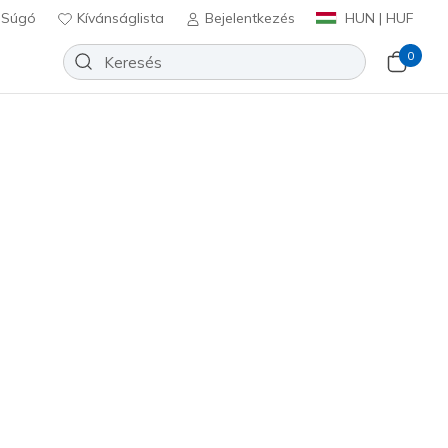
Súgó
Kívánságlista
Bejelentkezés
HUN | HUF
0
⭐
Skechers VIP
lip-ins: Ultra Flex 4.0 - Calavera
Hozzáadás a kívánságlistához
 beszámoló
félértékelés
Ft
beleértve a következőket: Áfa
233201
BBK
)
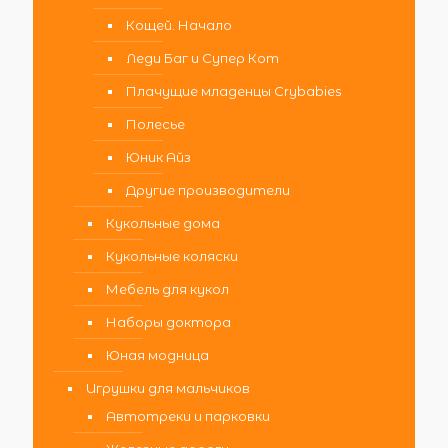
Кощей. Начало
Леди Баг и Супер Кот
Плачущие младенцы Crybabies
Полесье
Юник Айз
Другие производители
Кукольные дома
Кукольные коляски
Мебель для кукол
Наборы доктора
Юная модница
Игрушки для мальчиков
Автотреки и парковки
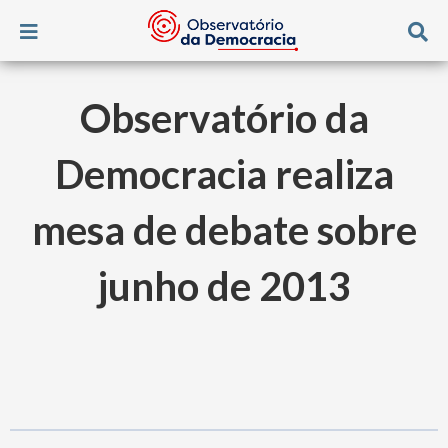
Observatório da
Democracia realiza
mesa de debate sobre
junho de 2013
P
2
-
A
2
----------
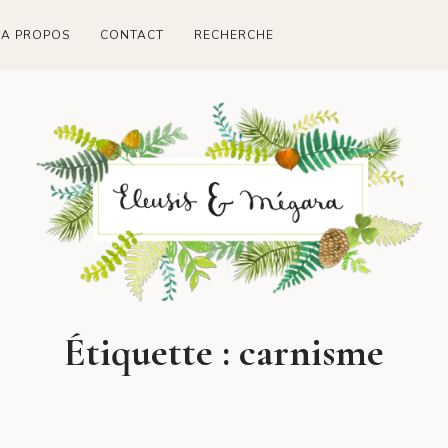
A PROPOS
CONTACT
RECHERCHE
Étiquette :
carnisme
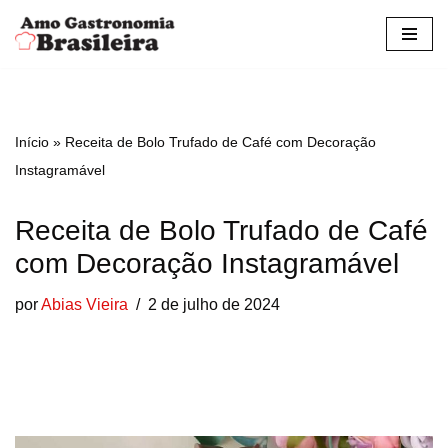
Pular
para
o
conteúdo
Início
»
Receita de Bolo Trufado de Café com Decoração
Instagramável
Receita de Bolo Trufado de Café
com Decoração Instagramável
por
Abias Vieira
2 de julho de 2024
----------
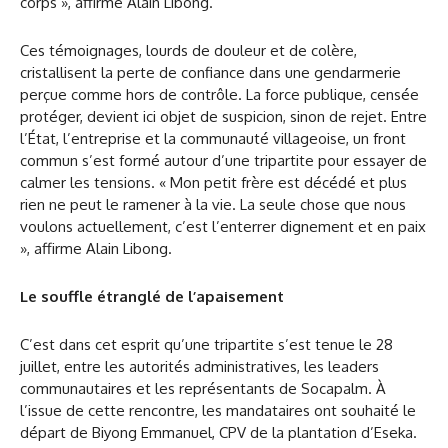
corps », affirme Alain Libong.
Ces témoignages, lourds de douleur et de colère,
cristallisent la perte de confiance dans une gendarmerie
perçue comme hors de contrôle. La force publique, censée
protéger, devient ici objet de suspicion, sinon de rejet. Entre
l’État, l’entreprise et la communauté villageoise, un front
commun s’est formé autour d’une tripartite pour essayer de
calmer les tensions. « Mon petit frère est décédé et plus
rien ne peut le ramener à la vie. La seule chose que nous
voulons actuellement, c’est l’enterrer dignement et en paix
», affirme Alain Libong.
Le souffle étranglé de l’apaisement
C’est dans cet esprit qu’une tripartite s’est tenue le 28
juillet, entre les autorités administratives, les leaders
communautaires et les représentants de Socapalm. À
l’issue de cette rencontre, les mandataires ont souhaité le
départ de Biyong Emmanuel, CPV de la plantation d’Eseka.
----------
**WHAT IS REQUIRED:** Every line from the line containing "calmer les tensions." through the line containing "départ de Biyong" in the records above must be retyped exactly. Leave out the rest.

**ANSWER AREA:**
calmer les tensions. « Mon petit frère est décédé et plus
rien ne peut le ramener à la vie. La seule chose que nous
voulons actuellement, c’est l’enterrer dignement et en paix
», affirme Alain Libong.
Le souffle étranglé de l’apaisement
C’est dans cet esprit qu’une tripartite s’est tenue le 28
juillet, entre les autorités administratives, les leaders
communautaires et les représentants de Socapalm. À
l’issue de cette rencontre, les mandataires ont souhaité le
départ de Biyong Emmanuel, CPV de la plantation d’Eseka.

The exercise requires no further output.